Alles was Recht ist

Betrug mit falschen Etiketten - Billiger Sprit kann teuer werden

Um die Umwelt vor vermeidbaren Belastungen und den Autofahrer vor unliebsamen Überraschungen zu schützen, hat der Gesetzgeber durch eine “Verordnung über die Beschaffenheit und Auszeichnung der Qualitätsdaten von Kraftstoffen” (10. Kraftstoffqualitätsverordnung) klare Vorgaben auf Basis von DIN-Normen aufgestellt. Diese 10. Kraftstoffqualitätsverordnung regelt die Mindestanforderungen an die Qualität und Zusammensetzung von Ottokraftstoff. Denn wenn "schlechter" Sprit als solcher erkannt wird, dann meist erst an seinen negativen Auswirkungen.

Kraftstoff, der auch nur in einem Kennwert die Norm nicht erfüllt, darf unter Strafandrohung nicht verkauft werden. Und dennoch gibt es immer wieder "schwarze Schafe", die minderwertiges Benzin in den Markt bringen. Obwohl ein nicht zu unterschätzender Anteil branchenfremder Billiganbieter solche Produkte veräußert, zeichnen alle Anbieter ihre Ware ausnahmslos mit der DIN-Plakette aus.

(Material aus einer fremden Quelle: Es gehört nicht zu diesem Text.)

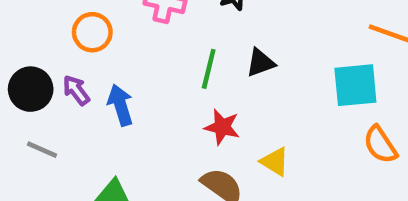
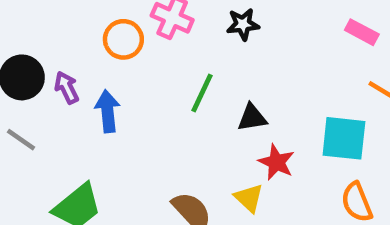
orange circle: (92, 32) -> (123, 39), moved
black triangle: (261, 63) -> (252, 118), moved
red star: (222, 127) -> (276, 162), moved

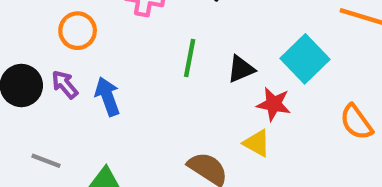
orange circle: (123, 39) -> (78, 31), moved
cyan square: (344, 138) -> (305, 59), moved, turned -36
gray line: (21, 140) -> (46, 161), moved

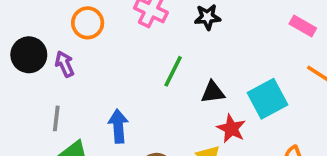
blue arrow: (107, 97) -> (118, 126), moved
gray line: (46, 161) -> (56, 118), moved, turned 60

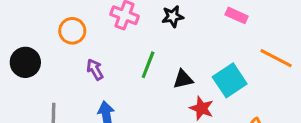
pink rectangle: (303, 26) -> (237, 15), moved
purple arrow: (65, 64) -> (95, 69), moved

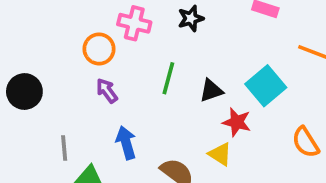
orange circle: (72, 31) -> (99, 49), moved

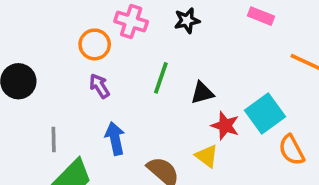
cyan square: (266, 86) -> (265, 114), moved

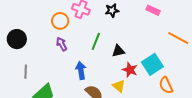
gray line: (54, 139) -> (26, 72), moved
blue arrow: (115, 139) -> (81, 70), moved

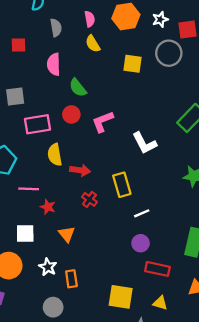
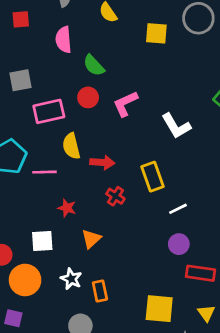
pink line: (29, 189) -> (45, 172), moved
orange triangle: (67, 234) -> (91, 239), turned 30
yellow triangle: (160, 303) -> (206, 313), turned 42

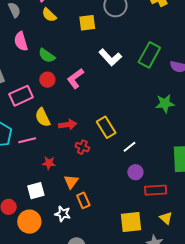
white L-shape: (176, 126) -> (110, 57), moved
orange rectangle: (100, 291) -> (83, 200), moved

Bei einigen häuft sich der "Etikettenschwindel", bei anderen ist er dagegen undenkbar. Hierin zeigen sich die unterschiedlichen Ansprüche und Unternehmensziele der Marktteilnehmer: Während die einen das "schnelle Geld" suchen und bei der Produktion sowie den Additiven sparen, orientieren sich die Markenanbieter an einem überdurchschnittlichen Qualitätsniveau durch intensive Forschung und Qualitätsmanagement, um auch langfristig zufriedene Kunden bedienen zu können.

Sprit sparen

Anstatt „Billigkraftstoff“ zu tanken, sollten Sie lieber Ihren Wagen verbrauchsbewusst fahren. Auch die Umwelt und nicht zuletzt der Motor werden es Ihnen danken. Denn wer gut schaltet und sich an ein paar Tipps zur verbrauchsgünstigen Fahrweise hält, der reduziert auch die Abgasemissionen und den Verschleiß.

Schäden durch Billigsprit

Vorsicht - Billigsprit kann teuer werden

Die Falschauszeichnung ist kein Kavaliersdelikt, sondern kann zu schwerwiegenden Schäden führen. Eine zu niedrige Oktanzahl etwa kann zu gefährlichem Hochgeschwindigkeitsklopfen führen, das u.U. bei hohem Tempo nicht gehört wird. Mögliche Schäden, wie z.B. durchgebrannte Kolben, sind dann nicht mehr korrigierbar. Unangenehm bemerkbar macht sich auch ein zu hoher Dampfdruck durch eine überhöhte Beimischung von preiswerten Komponenten wie Butan oder Methanol. Vor allem an heißen Tagen kann dies Startschwierigkeiten sowie Rucken im Fahrbetrieb verursachen. 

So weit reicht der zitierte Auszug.